ISSN 1470-3947 (print) | ISSN 1479-6848 (online)

Endocrine Abstracts (2018) 59 EP102 | DOI: 10.1530/endoabs.59.EP102

A case of severe Graves's ophthalmopathy

Paul Yung1, Danielle Donoghue1, Vickie Lee2, Rashmi Akshikar2, Ahmad Aziz2, Rajni Jain2, Stephen Robinson1,3 & Vassiliki Bravis1,3


1Department of Metabolic Medicine, St Mary’s Hospital, Imperial College Healthcare NHS Trust, London, UK; 2Department of Ophthalmology, Western Eye Hospital, Imperial College Healthcare NHS Trust, London, UK; 3Department of Endocrinology, Diabetes and Metabolism, Imperial College London, London, UK.


Grave’s orbitopathy typically presents with symptoms of proptosis and diplopia. It is an autoimmune condition of retro-orbital tissues. We present a case in which the management of orbitopathy has been complex and required escalation to immunosuppression and consideration of biological agents. A 34-year-old female presented with 2 weeks of diplopia. She had normal visual acuity with no past medical or family history. She never smoked. Thyroid eye disease was diagnosed, she was started on selenium and commenced on pulsed methylprednisolone.

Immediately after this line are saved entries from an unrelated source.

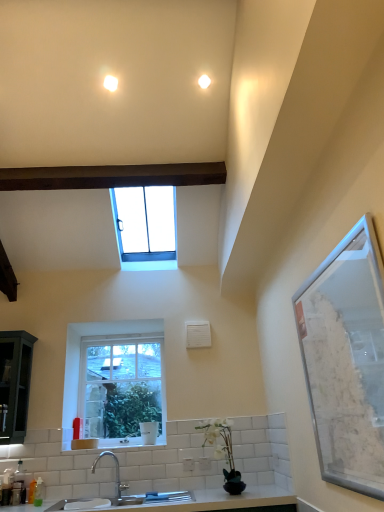 The image size is (384, 512). I want to click on clear glass window screen at right, so click(x=346, y=360).

The image size is (384, 512). Describe the element at coordinates (221, 445) in the screenshot. I see `white matte vase at lower center` at that location.

Find the location of a particular element. The image size is (384, 512). clear glass window at upper center, placed as the 1th window when sorted from top to bottom is located at coordinates (145, 227).

At what (x,y) coordinates should I click in order to perform the action: click on clear glass window screen at right. Please return your answer as a coordinate pair (x, y). This screenshot has height=512, width=384. Looking at the image, I should click on (346, 360).

Are white matte vase at lower center and clear glass window at center, the 1th window in the bottom-to-top sequence, far apart?

white matte vase at lower center is positioned a significant distance from clear glass window at center, the 1th window in the bottom-to-top sequence.

Between point (225, 420) and point (102, 432), which one is positioned in front?

Point (225, 420)

Where is `plant below the clear glass window at center, which is the 2th window in top-to-bottom order (from the image's perspective)`? The image size is (384, 512). plant below the clear glass window at center, which is the 2th window in top-to-bottom order (from the image's perspective) is located at coordinates (221, 445).

From a real-world perspective, is clear glass window at upper center, marked as the 2th window in a bottom-to-top arrangement, physically located above or below clear glass window screen at right?

In terms of real-world spatial position, clear glass window at upper center, marked as the 2th window in a bottom-to-top arrangement, is above clear glass window screen at right.

Is clear glass window at upper center, marked as the 2th window in a bottom-to-top arrangement, facing away from clear glass window screen at right?

No, clear glass window at upper center, marked as the 2th window in a bottom-to-top arrangement, is not facing away from clear glass window screen at right.

Is clear glass window at upper center, marked as the 2th window in a bottom-to-top arrangement, completely or partially outside of clear glass window screen at right?

Indeed, clear glass window at upper center, marked as the 2th window in a bottom-to-top arrangement, is completely outside clear glass window screen at right.

Is clear glass window at upper center, placed as the 1th window when sorted from top to bottom, bigger or smaller than white matte vase at lower center?

In the image, clear glass window at upper center, placed as the 1th window when sorted from top to bottom, appears to be larger than white matte vase at lower center.

Considering their positions, is clear glass window at upper center, marked as the 2th window in a bottom-to-top arrangement, located in front of or behind white matte vase at lower center?

Clearly, clear glass window at upper center, marked as the 2th window in a bottom-to-top arrangement, is behind white matte vase at lower center.

Can you confirm if clear glass window at upper center, marked as the 2th window in a bottom-to-top arrangement, is thinner than white matte vase at lower center?

In fact, clear glass window at upper center, marked as the 2th window in a bottom-to-top arrangement, might be wider than white matte vase at lower center.

Is point (150, 243) closer or farther from the camera than point (197, 426)?

Point (150, 243).

Between white matte vase at lower center and clear glass window at upper center, placed as the 1th window when sorted from top to bottom, which one has more height?

Standing taller between the two is clear glass window at upper center, placed as the 1th window when sorted from top to bottom.

What's the angular difference between white matte vase at lower center and clear glass window at upper center, placed as the 1th window when sorted from top to bottom,'s facing directions?

39.5 degrees separate the facing orientations of white matte vase at lower center and clear glass window at upper center, placed as the 1th window when sorted from top to bottom.

In order to click on plant below the clear glass window at upper center, marked as the 2th window in a bottom-to-top arrangement (from the image's perspective) in this screenshot , I will do `click(221, 445)`.

Considering the positions of point (205, 434) and point (141, 260), is point (205, 434) closer or farther from the camera than point (141, 260)?

Point (205, 434).

From the image's perspective, would you say clear glass window screen at right is positioned over clear glass window at upper center, marked as the 2th window in a bottom-to-top arrangement?

No, from the image's perspective, clear glass window screen at right is not on top of clear glass window at upper center, marked as the 2th window in a bottom-to-top arrangement.

Is clear glass window screen at right positioned beyond the bounds of clear glass window at upper center, marked as the 2th window in a bottom-to-top arrangement?

clear glass window screen at right is positioned outside clear glass window at upper center, marked as the 2th window in a bottom-to-top arrangement.

Which object is positioned more to the left, clear glass window screen at right or clear glass window at upper center, placed as the 1th window when sorted from top to bottom?

From the viewer's perspective, clear glass window at upper center, placed as the 1th window when sorted from top to bottom, appears more on the left side.

In terms of width, does white matte vase at lower center look wider or thinner when compared to white ceramic sink at lower center?

In the image, white matte vase at lower center appears to be more narrow than white ceramic sink at lower center.

Image resolution: width=384 pixels, height=512 pixels. I want to click on plant lying above the white ceramic sink at lower center (from the image's perspective), so click(x=221, y=445).

Can you confirm if white matte vase at lower center is positioned to the right of white ceramic sink at lower center?

Indeed, white matte vase at lower center is positioned on the right side of white ceramic sink at lower center.

From the image's perspective, is white matte vase at lower center positioned above or below white ceramic sink at lower center?

Clearly, from the image's perspective, white matte vase at lower center is above white ceramic sink at lower center.

Is clear glass window at center, which is the 2th window in top-to-bottom order, turned away from clear glass window at upper center, marked as the 2th window in a bottom-to-top arrangement?

That's not correct — clear glass window at center, which is the 2th window in top-to-bottom order, is not looking away from clear glass window at upper center, marked as the 2th window in a bottom-to-top arrangement.

Does clear glass window at center, the 1th window in the bottom-to-top sequence, touch clear glass window at upper center, marked as the 2th window in a bottom-to-top arrangement?

There is a gap between clear glass window at center, the 1th window in the bottom-to-top sequence, and clear glass window at upper center, marked as the 2th window in a bottom-to-top arrangement.

Is clear glass window at center, which is the 2th window in top-to-bottom order, to the right of clear glass window at upper center, placed as the 1th window when sorted from top to bottom, from the viewer's perspective?

No, clear glass window at center, which is the 2th window in top-to-bottom order, is not to the right of clear glass window at upper center, placed as the 1th window when sorted from top to bottom.

Considering the relative sizes of clear glass window at center, which is the 2th window in top-to-bottom order, and clear glass window at upper center, placed as the 1th window when sorted from top to bottom, in the image provided, is clear glass window at center, which is the 2th window in top-to-bottom order, shorter than clear glass window at upper center, placed as the 1th window when sorted from top to bottom,?

Incorrect, the height of clear glass window at center, which is the 2th window in top-to-bottom order, does not fall short of that of clear glass window at upper center, placed as the 1th window when sorted from top to bottom.

You are a GUI agent. You are given a task and a screenshot of the screen. Output one action in this format:
    pyautogui.click(x=<x>, y=<y>)
    Task: Click on the plant below the clear glass window at center, which is the 2th window in top-to-bottom order (from a real-world perspective)
    The height and width of the screenshot is (512, 384).
    Given the screenshot: What is the action you would take?
    pyautogui.click(x=221, y=445)

Identify the location of window screen on the right of clear glass window at upper center, marked as the 2th window in a bottom-to-top arrangement. (346, 360).

When comparing their distances from clear glass window screen at right, does white ceramic sink at lower center or clear glass window at center, the 1th window in the bottom-to-top sequence, seem closer?

The object closer to clear glass window screen at right is white ceramic sink at lower center.

Estimate the real-world distances between objects in this image. Which object is further from clear glass window at center, the 1th window in the bottom-to-top sequence, white ceramic sink at lower center or white matte vase at lower center?

white matte vase at lower center lies further to clear glass window at center, the 1th window in the bottom-to-top sequence, than the other object.

When comparing their distances from white matte vase at lower center, does white ceramic sink at lower center or clear glass window at center, which is the 2th window in top-to-bottom order, seem closer?

white ceramic sink at lower center lies closer to white matte vase at lower center than the other object.

Estimate the real-world distances between objects in this image. Which object is further from white ceramic sink at lower center, clear glass window at upper center, placed as the 1th window when sorted from top to bottom, or white matte vase at lower center?

The object further to white ceramic sink at lower center is clear glass window at upper center, placed as the 1th window when sorted from top to bottom.

Which object lies nearer to the anchor point satin nickel faucet at lower center, white ceramic sink at lower center or white matte vase at lower center?

white ceramic sink at lower center is closer to satin nickel faucet at lower center.

Looking at the image, which one is located closer to clear glass window at upper center, placed as the 1th window when sorted from top to bottom, white matte vase at lower center or white ceramic sink at lower center?

white ceramic sink at lower center.

Based on their spatial positions, is white matte vase at lower center or clear glass window at center, the 1th window in the bottom-to-top sequence, further from clear glass window screen at right?

The object further to clear glass window screen at right is clear glass window at center, the 1th window in the bottom-to-top sequence.

Based on their spatial positions, is clear glass window at center, which is the 2th window in top-to-bottom order, or satin nickel faucet at lower center closer to white matte vase at lower center?

Among the two, satin nickel faucet at lower center is located nearer to white matte vase at lower center.

Identify the location of window between clear glass window at upper center, placed as the 1th window when sorted from top to bottom, and white ceramic sink at lower center in the up-down direction. (115, 381).

In order to click on plant between clear glass window screen at right and clear glass window at center, the 1th window in the bottom-to-top sequence, along the z-axis in this screenshot , I will do (221, 445).

At what (x,y) coordinates should I click in order to perform the action: click on sink between clear glass window screen at right and clear glass window at upper center, marked as the 2th window in a bottom-to-top arrangement, in the front-back direction. Please return your answer as a coordinate pair (x, y). The width and height of the screenshot is (384, 512). Looking at the image, I should click on (121, 493).

Locate an element on the screen. Image resolution: width=384 pixels, height=512 pixels. plant positioned between satin nickel faucet at lower center and clear glass window at center, the 1th window in the bottom-to-top sequence, from near to far is located at coordinates (221, 445). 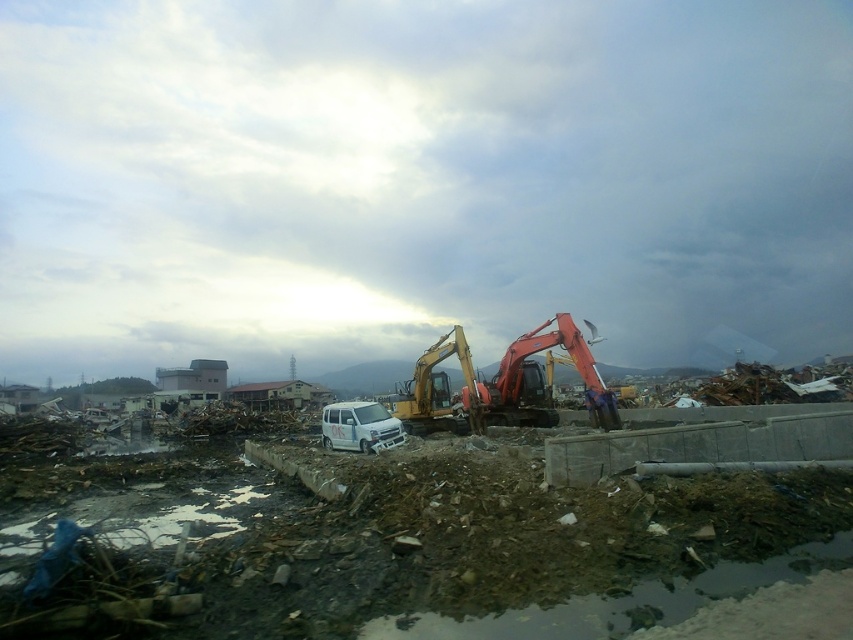 You are a construction worker standing near the debris in the foreground. You need to move a heavy object from the foreground to the background. Which excavator, the metallic yellow excavator at center or the orange metallic excavator at center, should you use if you want to work with the one that is closer to your current position?

You should use the metallic yellow excavator at center because it is closer to the viewer than the orange metallic excavator at center, making it more accessible from your current position near the debris in the foreground.

You are a construction worker who needs to move a heavy object from the right side of the orange metallic excavator at center to the left side of the metallic yellow excavator at center. Can you do this without moving either excavator?

The metallic yellow excavator at center is already positioned to the left of the orange metallic excavator at center, so the heavy object can be moved from the right side of the orange excavator to the left side of the yellow excavator without needing to move either machine.

You are a construction worker who needs to move a heavy beam from the metallic yellow excavator at center to the orange metallic excavator at center. The beam is 6 meters long. Can the excavators safely pass the beam between them without needing to move closer?

The distance between the metallic yellow excavator at center and the orange metallic excavator at center is 6.31 meters. Since the beam is 6 meters long, it can be safely passed between them without requiring the excavators to move closer. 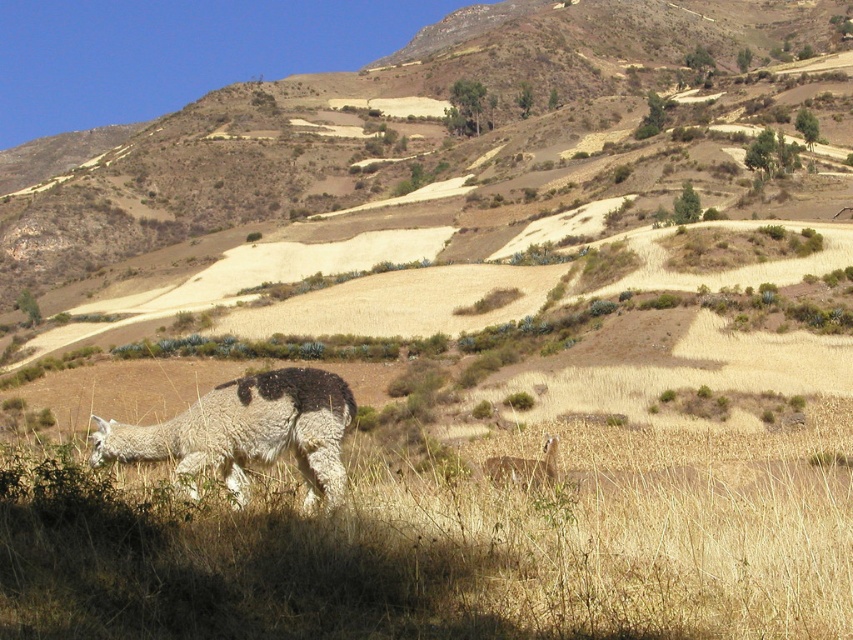 You are a photographer trying to capture both the fuzzy white alpaca at lower left and the fuzzy white alpaca at center in a single shot. Based on their positions, which alpaca will appear closer to the camera in the photo?

The fuzzy white alpaca at lower left will appear closer to the camera because it is positioned in front of the fuzzy white alpaca at center.

You are standing at the center of the terraced fields and see the fuzzy white alpaca at lower left. If you want to walk directly towards it, in which general direction should you move? Please answer with either north, south, east, or west.

Since the fuzzy white alpaca at lower left is located at point coordinates of 0.675 on the x axis and 0.291 on the y axis, you should move west to reach it.

You are standing at the point labeled as point (247, 432) in the image. What animal are you likely observing nearby?

The point (247, 432) corresponds to the fuzzy white alpaca at lower left, so you are likely observing the fuzzy white alpaca at lower left nearby. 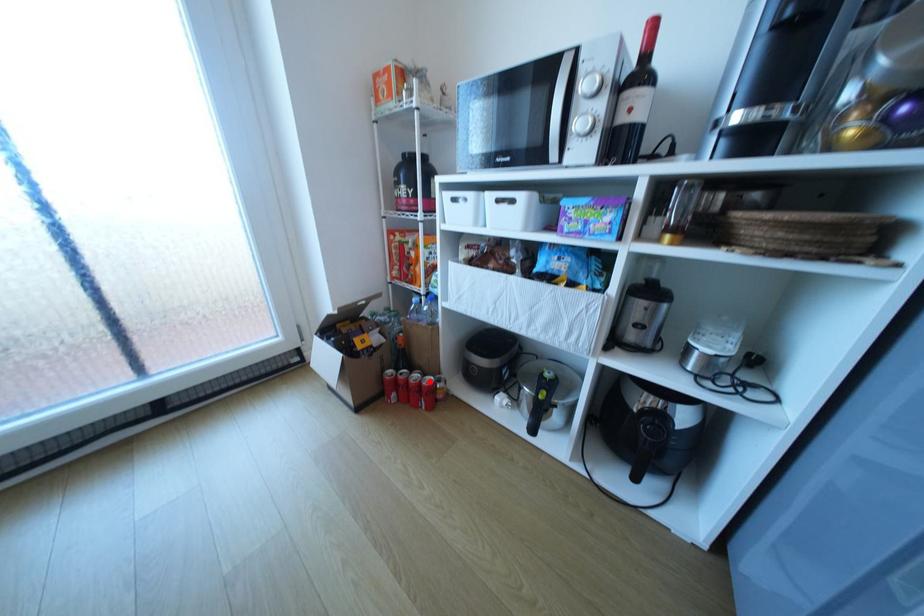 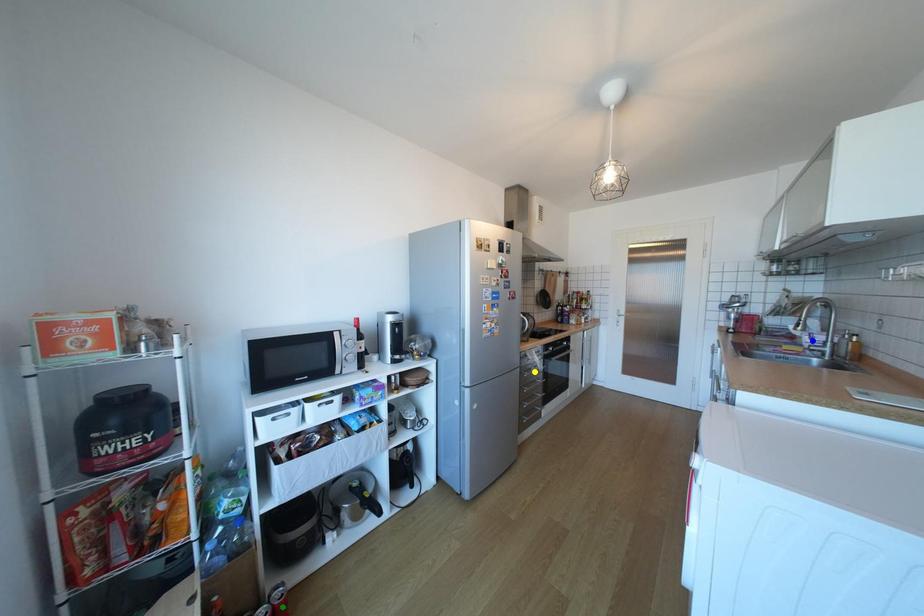 Question: I am providing you with two images of the same scene from different viewpoints. A red point is marked on the first image. You are given multiple points on the second image. Which spot in image 2 lines up with the point in image 1?

Choices:
 (A) blue point
 (B) green point
 (C) yellow point

Answer: (B) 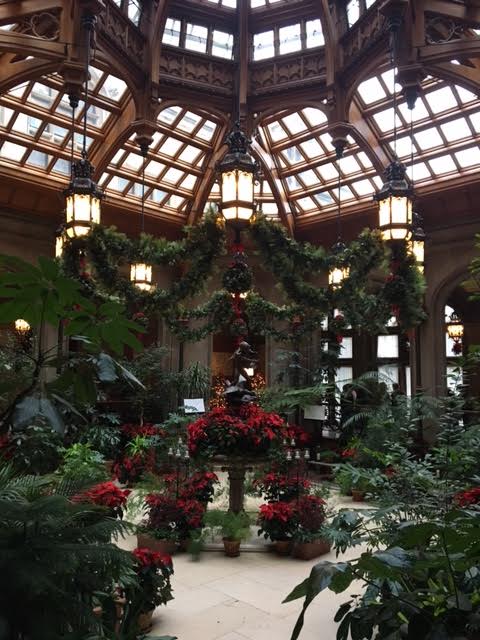 Locate an element on the screen. The height and width of the screenshot is (640, 480). ornate carved wood panels around center dome of ceiling is located at coordinates (197, 61), (287, 68), (367, 31), (112, 27). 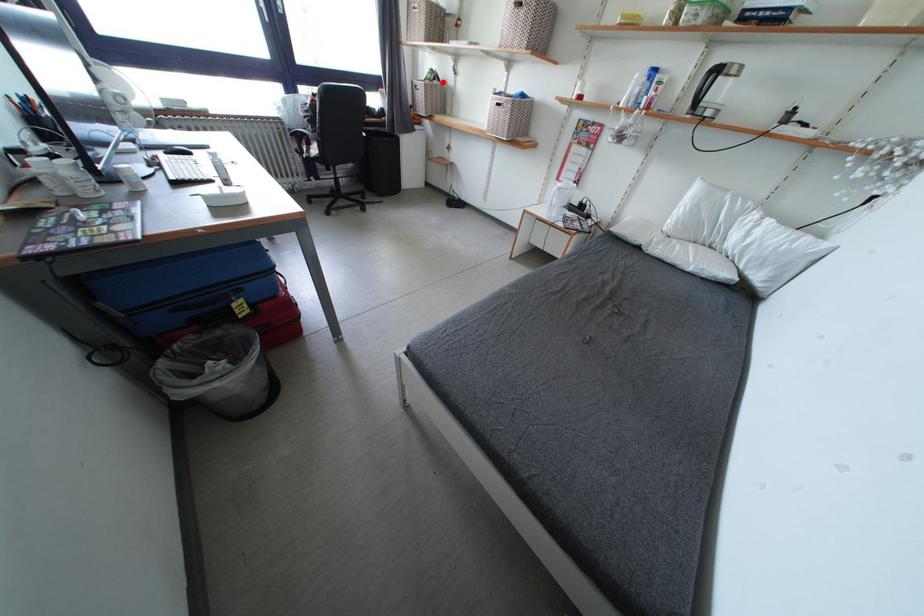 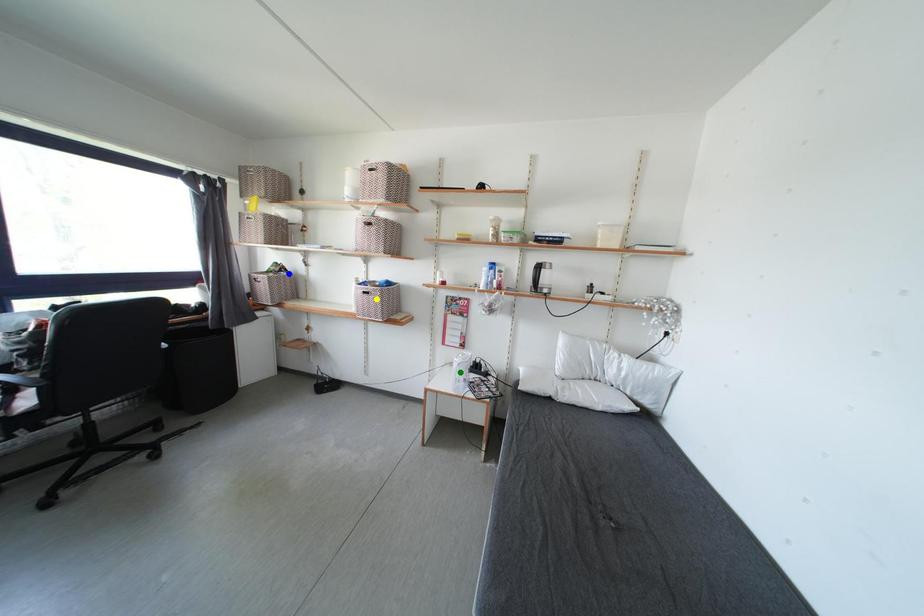 Question: I am providing you with two images of the same scene from different viewpoints. A red point is marked on the first image. You are given multiple points on the second image. Which mark in image 2 goes with the point in image 1?

Choices:
 (A) blue point
 (B) green point
 (C) yellow point

Answer: (A) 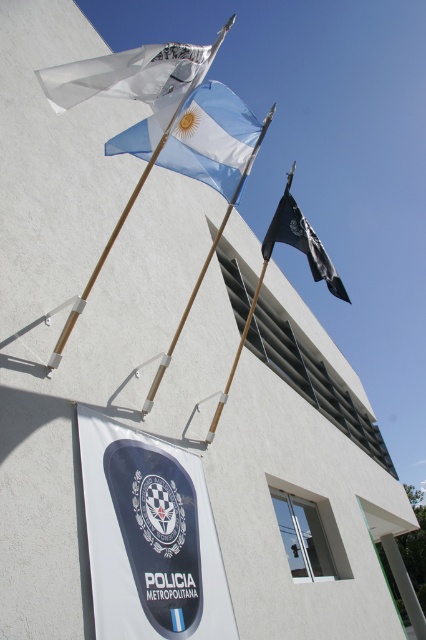 Between point (63, 99) and point (298, 244), which one is positioned in front?

Point (63, 99) is in front.

Can you confirm if white fabric flag at upper left is bigger than black matte flag at upper center?

Yes, white fabric flag at upper left is bigger than black matte flag at upper center.

At what (x,y) coordinates should I click in order to perform the action: click on white fabric flag at upper left. Please return your answer as a coordinate pair (x, y). The height and width of the screenshot is (640, 426). Looking at the image, I should click on (127, 74).

Does blue fabric flag at upper center appear over black matte flag at upper center?

Yes.

Is point (114, 144) less distant than point (345, 292)?

Yes, it is.

The image size is (426, 640). Identify the location of blue fabric flag at upper center. (212, 138).

Is black matte flag at upper center closer to the viewer compared to wooden pole at center?

That is False.

Is point (287, 225) in front of point (152, 394)?

That is False.

This screenshot has height=640, width=426. I want to click on black matte flag at upper center, so click(302, 243). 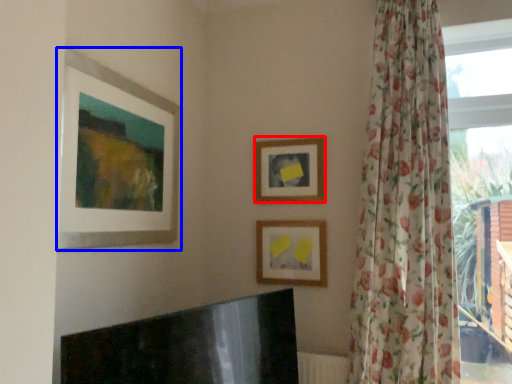 Question: Which point is further to the camera, picture frame (highlighted by a red box) or picture frame (highlighted by a blue box)?

Choices:
 (A) picture frame
 (B) picture frame

Answer: (A) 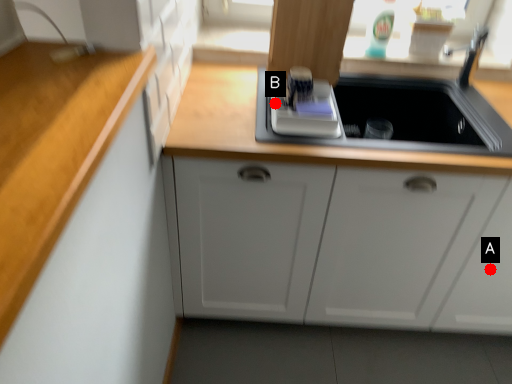 Question: Two points are circled on the image, labeled by A and B beside each circle. Which of the following is the closest to the observer?

Choices:
 (A) A is closer
 (B) B is closer

Answer: (B) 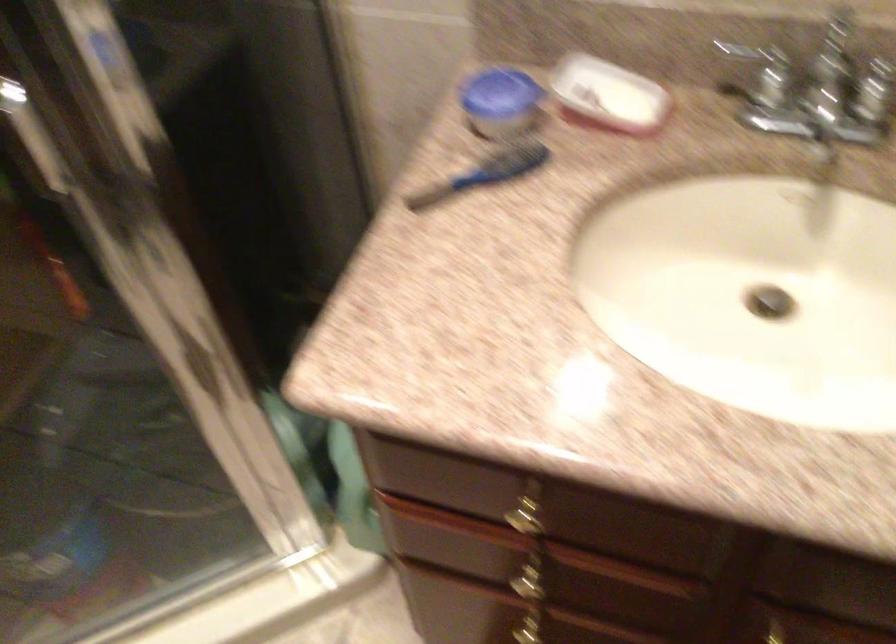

At the time thyroid function showed TSH<0.01 U/ml, FT4>65 ng/dl, FT3 45 ng/dl. TSH receptor antibodies were positive at 2.9 unit/ml (NR<0.4). She was commenced on Carbimazole 60mg and responded very quickly. 10 weeks into into her pulsed methylprednisolone course and despite biochemical euthyroidism she developed worsening visual acuity and colour vision and required bilateral orbital decompression. Post-operatively she was commenced on oral prednisolone 50 mg daily and mycophenolate, which was uptitrated to 1.5 g twice daily. Colour vision has recovered but she has restrictive strabismus in the left eye with visual acuity of 6/18 pinhole (6/9 unaided) and acuity in the right eye 6/18 pinhole (6/12 unaided). Prednisolone has not been weaned beyond 30 mg daily as the patient develops worsening diplopia at every such attempt. She remains biochemically euthyroid on block and replace regimen. Rituximab is being explored as second-line immunosuppressant. Thyroidectomy is considered; however, its role in euthyroidism with low antibody titres remains controversial. The management of Grave’s orbitopathy is complex. Sometimes it is difficult to predict the course of Grave’s ophthalmopathy from that of thyrotoxicosis and many of the treatments cause their own side effects. In severe cases of ophthalmopathy aggressive treatment is required for sight-saving measures. This case however highlights the importance of the multidisciplinary approach in managing severe cases to ensure early diagnosis and treatment.